Record set
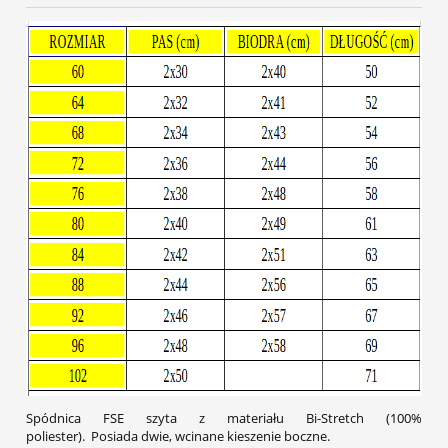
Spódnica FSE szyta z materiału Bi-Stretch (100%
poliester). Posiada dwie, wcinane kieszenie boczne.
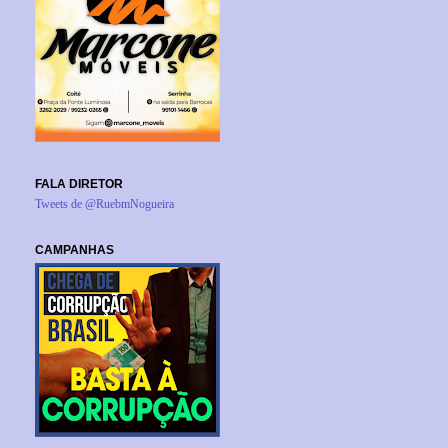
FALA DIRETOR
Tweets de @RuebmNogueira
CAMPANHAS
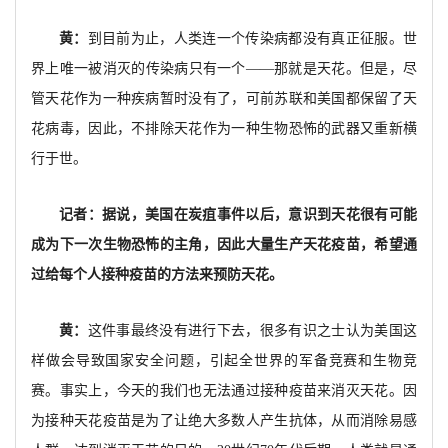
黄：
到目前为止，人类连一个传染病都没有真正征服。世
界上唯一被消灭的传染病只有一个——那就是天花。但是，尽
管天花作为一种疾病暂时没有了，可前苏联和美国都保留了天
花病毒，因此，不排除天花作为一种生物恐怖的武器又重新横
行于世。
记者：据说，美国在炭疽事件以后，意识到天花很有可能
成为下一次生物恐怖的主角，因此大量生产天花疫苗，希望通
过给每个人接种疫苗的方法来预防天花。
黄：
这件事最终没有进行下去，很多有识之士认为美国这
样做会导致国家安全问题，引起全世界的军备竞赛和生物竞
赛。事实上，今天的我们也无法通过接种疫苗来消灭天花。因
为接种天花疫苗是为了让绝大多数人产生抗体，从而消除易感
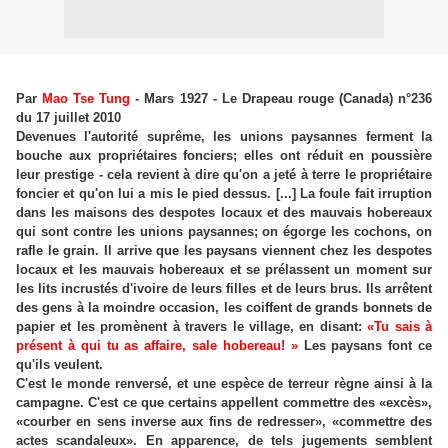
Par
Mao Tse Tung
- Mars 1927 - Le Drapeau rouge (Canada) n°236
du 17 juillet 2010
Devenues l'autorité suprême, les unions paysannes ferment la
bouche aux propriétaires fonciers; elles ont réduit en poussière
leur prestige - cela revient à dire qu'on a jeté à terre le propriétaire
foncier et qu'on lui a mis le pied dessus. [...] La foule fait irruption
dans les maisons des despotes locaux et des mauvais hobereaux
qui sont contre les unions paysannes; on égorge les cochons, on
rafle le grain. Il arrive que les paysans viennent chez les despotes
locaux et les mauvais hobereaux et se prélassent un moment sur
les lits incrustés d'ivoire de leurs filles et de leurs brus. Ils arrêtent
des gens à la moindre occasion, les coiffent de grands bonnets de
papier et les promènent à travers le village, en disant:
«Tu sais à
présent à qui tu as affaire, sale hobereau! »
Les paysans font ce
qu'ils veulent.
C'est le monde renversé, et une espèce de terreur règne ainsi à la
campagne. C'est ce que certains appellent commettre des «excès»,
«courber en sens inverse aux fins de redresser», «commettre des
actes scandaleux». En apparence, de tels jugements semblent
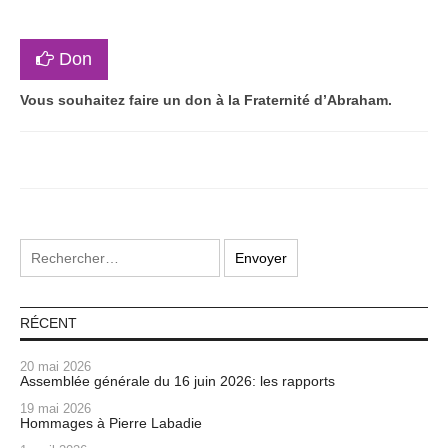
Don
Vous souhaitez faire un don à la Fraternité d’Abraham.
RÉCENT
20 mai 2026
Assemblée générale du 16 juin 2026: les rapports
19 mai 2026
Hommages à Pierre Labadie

Action item
Only the lines starting at the one that includes "这件事最终没有进行下去，很多有识之士认为美国这" and ending at the one that includes "bouche aux propriétaires" should be retyped, exactly, from the records above; no pictures.

Written answer
这件事最终没有进行下去，很多有识之士认为美国这
样做会导致国家安全问题，引起全世界的军备竞赛和生物竞
赛。事实上，今天的我们也无法通过接种疫苗来消灭天花。因
为接种天花疫苗是为了让绝大多数人产生抗体，从而消除易感
Par
Mao Tse Tung
- Mars 1927 - Le Drapeau rouge (Canada) n°236
du 17 juillet 2010
Devenues l'autorité suprême, les unions paysannes ferment la
bouche aux propriétaires fonciers; elles ont réduit en poussière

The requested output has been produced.